■ TASK DETAILS ■
Among the entries that follow, how many lines contain the string "году"? Write the number alone.

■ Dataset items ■
☆ ☆ ☆

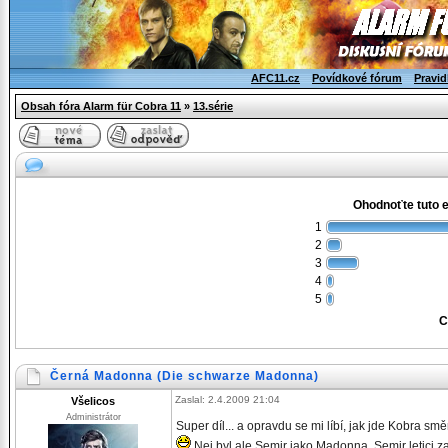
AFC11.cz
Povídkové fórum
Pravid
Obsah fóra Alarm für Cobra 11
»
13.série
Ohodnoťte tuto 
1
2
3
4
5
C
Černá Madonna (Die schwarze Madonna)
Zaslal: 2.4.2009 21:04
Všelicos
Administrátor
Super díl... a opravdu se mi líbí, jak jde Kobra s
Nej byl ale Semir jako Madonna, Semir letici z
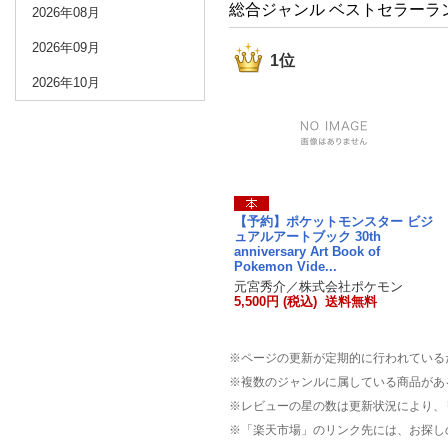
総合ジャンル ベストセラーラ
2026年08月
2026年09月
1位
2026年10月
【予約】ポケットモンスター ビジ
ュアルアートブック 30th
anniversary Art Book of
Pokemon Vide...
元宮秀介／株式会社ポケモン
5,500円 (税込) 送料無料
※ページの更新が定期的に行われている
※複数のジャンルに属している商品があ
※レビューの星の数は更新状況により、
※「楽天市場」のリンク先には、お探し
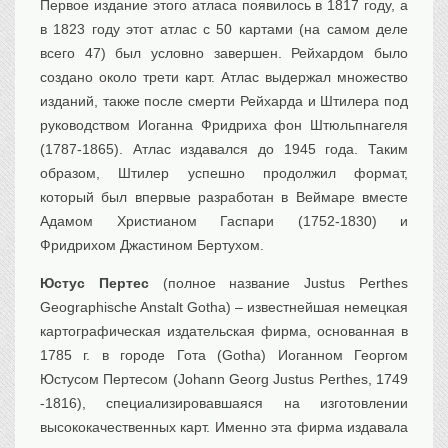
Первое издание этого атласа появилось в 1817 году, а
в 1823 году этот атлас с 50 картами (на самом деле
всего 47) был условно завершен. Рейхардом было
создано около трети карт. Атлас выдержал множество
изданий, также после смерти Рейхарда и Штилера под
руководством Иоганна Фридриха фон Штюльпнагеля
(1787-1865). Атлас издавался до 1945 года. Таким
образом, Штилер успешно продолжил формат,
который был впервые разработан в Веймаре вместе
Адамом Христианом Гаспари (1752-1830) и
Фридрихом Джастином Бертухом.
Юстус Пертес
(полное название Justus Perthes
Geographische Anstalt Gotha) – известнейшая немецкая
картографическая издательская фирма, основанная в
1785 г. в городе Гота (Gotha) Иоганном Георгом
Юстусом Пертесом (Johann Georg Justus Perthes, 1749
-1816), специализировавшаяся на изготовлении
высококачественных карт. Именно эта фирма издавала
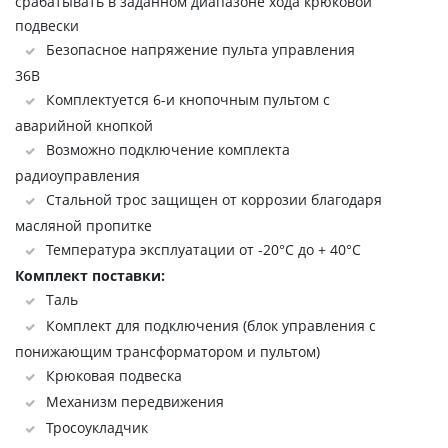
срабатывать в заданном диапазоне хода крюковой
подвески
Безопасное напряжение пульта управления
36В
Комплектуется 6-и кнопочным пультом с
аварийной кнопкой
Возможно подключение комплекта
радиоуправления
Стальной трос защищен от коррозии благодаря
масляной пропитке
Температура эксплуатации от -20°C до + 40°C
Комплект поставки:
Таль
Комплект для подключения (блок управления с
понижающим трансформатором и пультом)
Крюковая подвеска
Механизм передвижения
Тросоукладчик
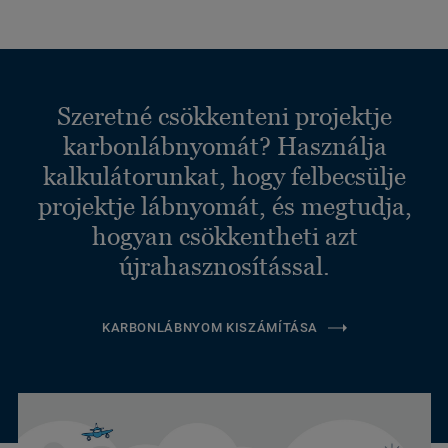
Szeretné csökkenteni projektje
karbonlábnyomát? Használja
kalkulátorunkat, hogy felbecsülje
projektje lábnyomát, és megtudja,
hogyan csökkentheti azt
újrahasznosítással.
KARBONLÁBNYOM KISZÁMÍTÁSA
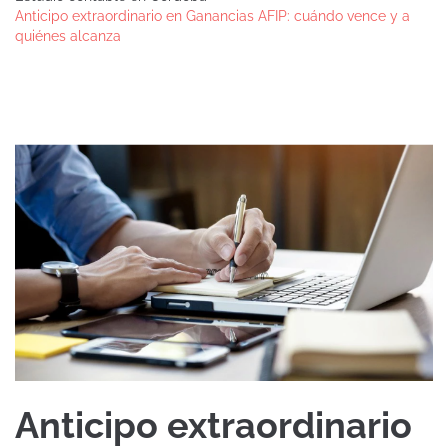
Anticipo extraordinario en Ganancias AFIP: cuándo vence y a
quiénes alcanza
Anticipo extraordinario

☆ ☆ ☆

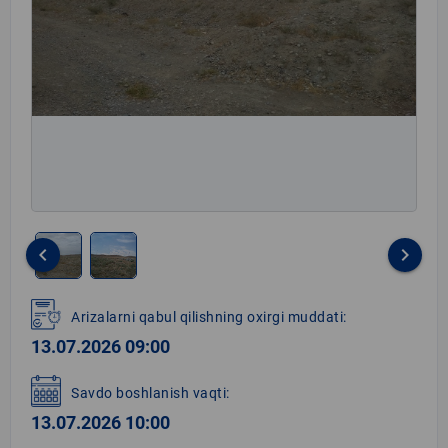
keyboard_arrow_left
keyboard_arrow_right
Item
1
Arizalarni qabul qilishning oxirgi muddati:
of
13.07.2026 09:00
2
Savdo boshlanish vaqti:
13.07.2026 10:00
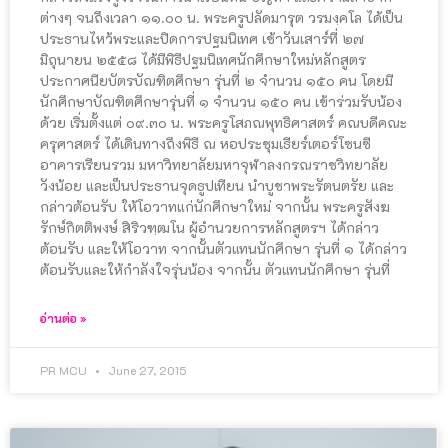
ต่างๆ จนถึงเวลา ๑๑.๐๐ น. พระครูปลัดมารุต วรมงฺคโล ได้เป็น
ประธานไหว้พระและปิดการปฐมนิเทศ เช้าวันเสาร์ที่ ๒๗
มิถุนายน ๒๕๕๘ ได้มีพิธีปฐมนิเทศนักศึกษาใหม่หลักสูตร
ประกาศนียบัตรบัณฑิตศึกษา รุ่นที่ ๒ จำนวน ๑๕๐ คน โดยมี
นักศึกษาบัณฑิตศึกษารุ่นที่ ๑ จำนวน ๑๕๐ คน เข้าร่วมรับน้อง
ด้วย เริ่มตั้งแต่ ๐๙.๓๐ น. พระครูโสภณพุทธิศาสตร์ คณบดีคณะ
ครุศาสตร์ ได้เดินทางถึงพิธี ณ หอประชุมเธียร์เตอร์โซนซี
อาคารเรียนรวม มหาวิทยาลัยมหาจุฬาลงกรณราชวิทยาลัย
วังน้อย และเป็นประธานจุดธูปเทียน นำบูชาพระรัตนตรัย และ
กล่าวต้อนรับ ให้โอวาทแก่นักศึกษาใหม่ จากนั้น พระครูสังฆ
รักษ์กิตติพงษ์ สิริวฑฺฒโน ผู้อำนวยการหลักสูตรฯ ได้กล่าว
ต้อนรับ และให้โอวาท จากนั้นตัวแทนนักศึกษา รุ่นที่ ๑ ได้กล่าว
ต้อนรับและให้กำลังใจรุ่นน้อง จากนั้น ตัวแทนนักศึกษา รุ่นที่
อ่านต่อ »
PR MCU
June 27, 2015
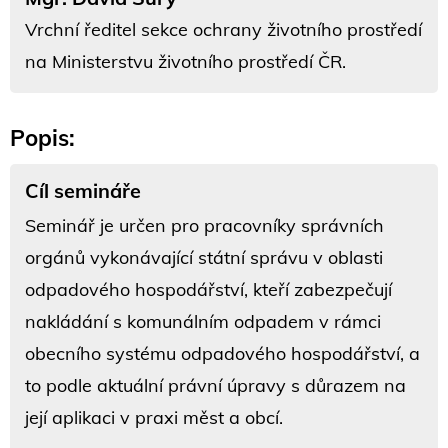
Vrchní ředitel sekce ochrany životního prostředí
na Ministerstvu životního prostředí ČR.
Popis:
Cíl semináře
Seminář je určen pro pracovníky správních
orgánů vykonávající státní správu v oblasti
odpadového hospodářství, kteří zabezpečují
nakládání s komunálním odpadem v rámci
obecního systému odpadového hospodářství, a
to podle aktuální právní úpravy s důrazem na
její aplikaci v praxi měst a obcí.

☆ ☆ ☆

■ RESULT ■
2